The following code chunk uses the second element to visualize the subsequences in each motif discovered in WCC.
for(i in 1:length(data.wcc$data.2)) {
    data.temp <- data.wcc$data.2[[i]]
    print(ggplot(data = data.temp) +  
        geom_line(aes(x = Time, y = Value, color=Instance, linetype=Instance)) +
        xlab("Time (15-min)") + ylab("WCC Power Consumption (kW)") + ggtitle(paste0("WCC Motif ",i)) +
        scale_y_continuous(limits=c(0,max(data.temp$Value))) +
        theme(panel.background=element_rect(fill = "white", colour = "black"),
              legend.position="none",
              legend.title=element_blank()))    
}
 
 
 
 
 
 
The following code chunk uses the second element to visualize the subsequences in each motif discovered in AHU.

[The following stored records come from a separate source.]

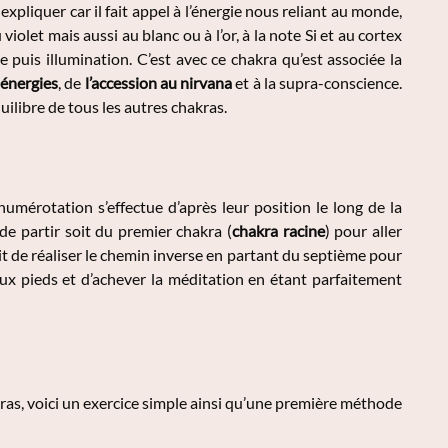
à expliquer car il fait appel à l’énergie nous reliant au monde,
violet mais aussi au blanc ou à l’or, à la note Si et au cortex
 puis illumination. C’est avec ce chakra qu’est associée la
 énergies
, de
l’accession au nirvana
et à la supra-conscience.
quilibre de tous les autres chakras.
umérotation s’effectue d’après leur position le long de la
de partir soit du premier chakra (
chakra racine
) pour aller
oit de réaliser le chemin inverse en partant du septième pour
 aux pieds et d’achever la méditation en étant parfaitement
kras, voici un exercice simple ainsi qu’une première méthode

for(i in 1:length(data.ahu$data.2)) {
    data.temp <- data.ahu$data.2[[i]]
    print(ggplot(data = data.temp) +  
              geom_line(aes(x = Time, y = Value, color=Instance, linetype=Instance)) +
              xlab("Time (15-min)") + ylab("AHU Power Consumption (kW)") + ggtitle(paste0("AHU Motif ",i)) +
              scale_y_continuous(limits=c(0,max(data.temp$Value))) +
              theme(panel.background=element_rect(fill = "white", colour = "black"),
                    legend.position="none",
                    legend.title=element_blank()))    
}
 
 
 
 
 
 
 
#Section 3: Multivariate motif discovery
In this section, the univariate motifs discovered in Section 2 are used to identify multivariate motifs. The function \emph{Func.motif.multivariate} is used to perform this task. The method was proposed by Vahdatpour, Amini and Sarrafzadeh in 2009. The method can successive identify both synchronous and non-synchronous multivariate motifs. Interested users may read their paper for detailed information.
Basically, the function \emph{Func.motif.multivariate} relies on the results of univariate motifs. The first argument of the function takes a list, which has a length of the data dimension. Each element in the list is again a list, which contains the starting position of the subsequences of each motif (this can be extracted from the result returned by function \emph{Func.motif}). The second argument is a vector specifying the window size used to create subsequences in each data dimension. The third argument specifies the minimum correlation threhold before two univariate motifs are considered as a multivariate motif. The following code chunk performs the multivariate motif discovery using the result from Section 2.
res.multi <- Func.motif.multivariate(motif.list = list(res.wcc$Indices, res.ahu$Indices), window.sizes = c(24,24), alpha = .7)
## ===========================================================================
The result can be visualized with the help of function \emph{Func.visual.MultiMotif}. When using this function, a parameter called \emph{index} should be defined. It specifies the No. of multivariate motifs to be considered. The object returned by \emph{Func.visual.MultiMotif} is a data frame containing the information of each multivariate motif. The results can be best presented using the \emph{ggplot2} package. The following graph presents the third multivariate motif. It shows that univariate motif 2 and 9 form a multivariate motif. Univariate motif 2 is from the time series of WCC power consumption (i.e., WCC motif 2) and univariate motif 9 is from the time series of AHU power consumption (i.e., AHU motif 3).
#Focus on the third multivariate motif
data.multi <- Func.visual.MultiMotif(data = BuildOperation[,c("WCC","AHU")], multi.motifs = res.multi, index = 3)
## Joining by: Index.adj
ggplot(data = data.multi, aes(x = T, y = X)) + geom_line() + geom_point(aes(col=Lab, shape=Lab)) + facet_grid(Facet~.) +
    theme(panel.background=element_rect(fill = "white", colour = "black"), 
          legend.title=element_blank(),
          legend.position="top")